In 1997, it was placed on the UNESCO World Heritage Site list along with 13 other residences of the House of Savoy. [1]
The original structure was designed in early 1615 by the Italian soldier, architect and military engineer, Ascanio Vitozzi. When he died in 1615, the project passed to his collaborators, father and son Carlo and Amedeo di Castellamonte. The original building was commissioned for the Prince-Cardinal Maurice of Savoy during the reign of his brother Victor Amadeus I, Duke of Savoy. The private villa was graced with its own vineyard and later associated with women of the House of Savoy, hence it was also called the Vigna di Madama. In 1637, when Victor Amadeus died, a succession crisis ensued pitting the claims of the former duke's brothers, Maurice and Thomas Prince of Carignano against those of his young children, under the regency of Victor's widow, Christine Marie of France. Ultimately Christine and her French alliance forced Thomas into exile, and Maurice into compliant assent. Maurice resigned his appointment as a cardinal, accepted an appointment as governor of Nice, and in 1642 the 49 year old married Christine's putatively illegitimate 14 year old daughter Louise Christine of Savoy. Maurice died in this villa in 1657, and his wife inherited it along with its large art collection. Lacking offspring, in 1692 she deeded the property to her niece, Anne Marie d'Orléans who in 1684 had married King Victor Amadeus II of Savoy in 1684. Anne Marie was also niece of King Louis XIV of France.

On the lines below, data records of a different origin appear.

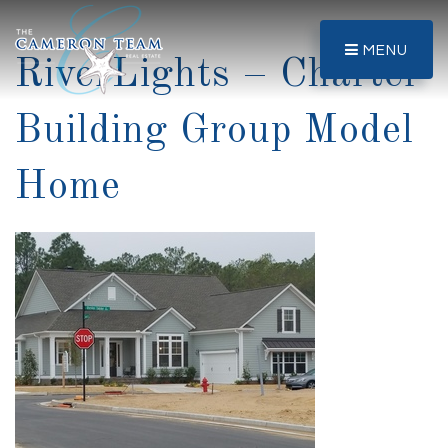
MENU
RiverLights – Charter
Building Group Model
Home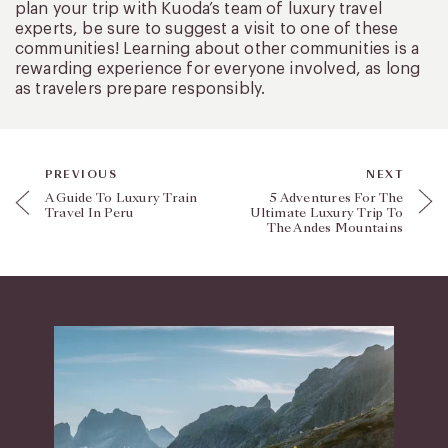
plan your trip with Kuoda’s team of luxury travel
experts, be sure to suggest a visit to one of these
communities! Learning about other communities is a
rewarding experience for everyone involved, as long
as travelers prepare responsibly.
PREVIOUS
NEXT
A Guide To Luxury Train
5 Adventures For The
Travel In Peru
Ultimate Luxury Trip To
The Andes Mountains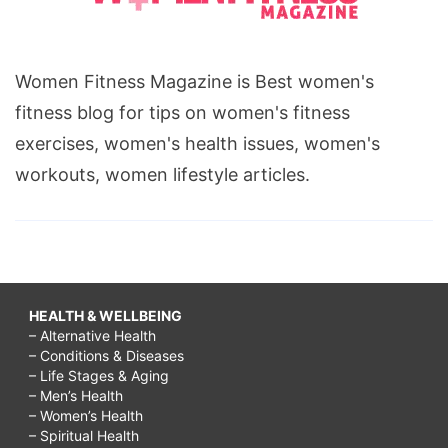
Women Fitness Magazine is Best women's
fitness blog for tips on women's fitness
exercises, women's health issues, women's
workouts, women lifestyle articles.
HEALTH & WELLBEING
– Alternative Health
– Conditions & Diseases
– Life Stages & Aging
– Men’s Health
– Women’s Health
– Spiritual Health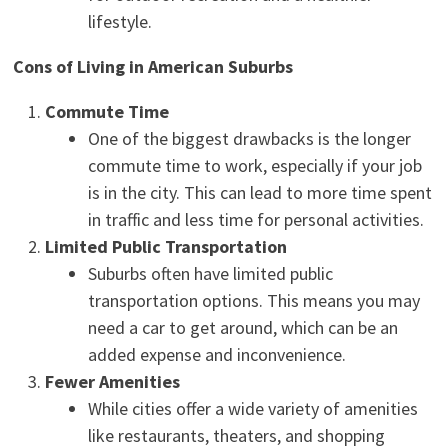
lifestyle.
Cons of Living in American Suburbs
Commute Time
One of the biggest drawbacks is the longer
commute time to work, especially if your job
is in the city. This can lead to more time spent
in traffic and less time for personal activities.
Limited Public Transportation
Suburbs often have limited public
transportation options. This means you may
need a car to get around, which can be an
added expense and inconvenience.
Fewer Amenities
While cities offer a wide variety of amenities
like restaurants, theaters, and shopping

She used the Vigna when she could. She engaged the court architect Filippo Juvarra to refurbish the house and gardens. The palace was divided into apartments for the king and for the queen. Ceilings were frescoed by Claudio Francesco Belmont. [2] Most of the present frescoed décor of the Vigna is from her lifetime. Her husband was the King of Sicily from 1713 until 1720 when he exchanged Sicily with Sardinia. From then on, the building was known as Villa della Regina ("Villa of the Queen"). It was here Anne Marie died in 1728. Anne Marie's eldest daughter Maria Adelaide [3] came here and tried to recreate a Ménagerie similar to that of Versailles.
Polyxena of Hesse-Rotenburg, daughter-in-law of Anne Marie, did some work in the main saloon of the building when she became the owner of the villa in 1728 at the death of Anne Marie. From the 1730s onward, the refurbishment was completed by Juvarra's pupil Giovanni Pietro Baroni of Tavigliano. Under his direction the impressive entrance hall frescoed quadratura and panels were completed by Giovanni Battista Crosato, Daniel Seyter and Corrado Giaquinto in the main room, with grotesques by Filippo Minei and paintings by the brothers Domenico and Giuseppe Valeriani. There are also precious chinoiserie Cabinets in lacquer and golden wood. In the park there is the Pavilion of the Solinghi, a pagoda building in which the Academy of the Solinghi used to meet; it was a group of intellectuals founded by the Cardinal Maurice.
The Villa was later used by the Spanish Queen of Sardinia Maria Antonietta Ferdinanda. [4] It remained the property of the House of Savoy until 1868 when it was donated by Victor Emmanuel II of Italy to the Institute of the Army's Daughters and in 1994 it was given to the State domain. Many furnishings were moved to Rome, others were lost to theft or bombing during the Second World War, it is today open to the public in order to fund its maintenance. The canvases by Giaquinto depicting Story of Aeneas were moved to the Quirinal palace in Rome.